Player rehabilitation is often more arduous and painstaking that the injury itself, as players are desperate to get back ‘on the field of play’ as soon as possible. For professional athletes being able to play their sport is their livelihood, so they have a huge incentive to play as much as they can. This eagerness is very often detrimental, as players return to compete too early in their rehab process and as a result cause further injury. The NFL are using ViPerform, a biomechanical analysis technology from dorsaVi. It has been used particularly well for knee ligament rehab. The ligaments in your knees are put under a huge amount of strain in most sports. I can count a number of players that I have played rugby with that have ruptured or sprained ligaments in their knees, and can say with confidence that it is a very frustrating rehab process.

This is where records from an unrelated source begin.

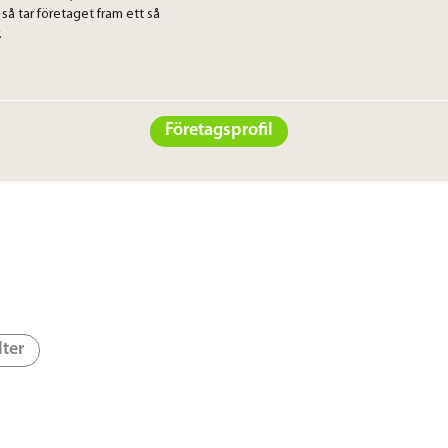
 så tar företaget fram ett så
.
Företagsprofil
lter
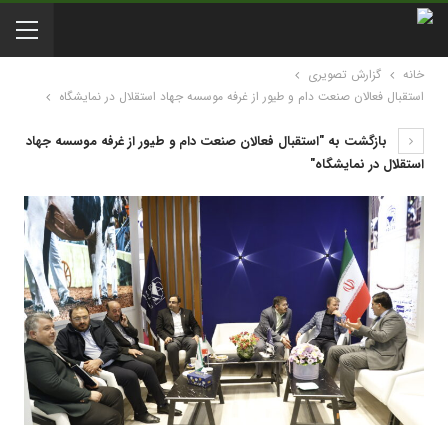
خانه
گزارش تصویری
استقبال فعالان صنعت دام و طیور از غرفه موسسه جهاد استقلال در نمایشگاه
بازگشت به "استقبال فعالان صنعت دام و طیور از غرفه موسسه جهاد
استقلال در نمایشگاه"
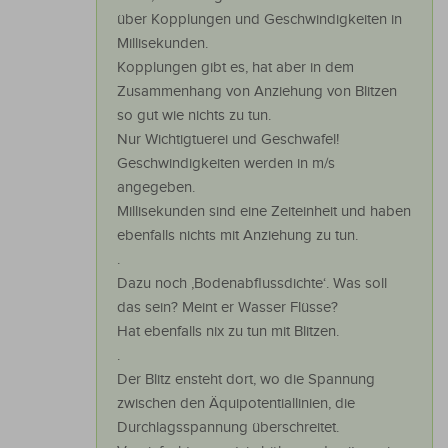
über Kopplungen und Geschwindigkeiten in
Millisekunden.
Kopplungen gibt es, hat aber in dem
Zusammenhang von Anziehung von Blitzen
so gut wie nichts zu tun.
Nur Wichtigtuerei und Geschwafel!
Geschwindigkeiten werden in m/s
angegeben.
Millisekunden sind eine Zeiteinheit und haben
ebenfalls nichts mit Anziehung zu tun.
.
Dazu noch ‚Bodenabflussdichte‘. Was soll
das sein? Meint er Wasser Flüsse?
Hat ebenfalls nix zu tun mit Blitzen.
.
Der Blitz ensteht dort, wo die Spannung
zwischen den Äquipotentiallinien, die
Durchlagsspannung überschreitet.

ViPerform can see what physiotherapists are unable to see with just their naked eye. It can show the stability in the knee, reveal how much force can be put through the knee (useful when compared to the other one). From this data, a player specific training program can be implemented to address any issues.
America tends to be leading the way with this technology, especially within contact sports, which are a particular interest of mine. I haven’t yet come across anything that has been designed for use within rugby (outside of LikeSkin), which is odd considering the current concerns around concussions in the sport. Perhaps this could be a project worth considering for my final year project.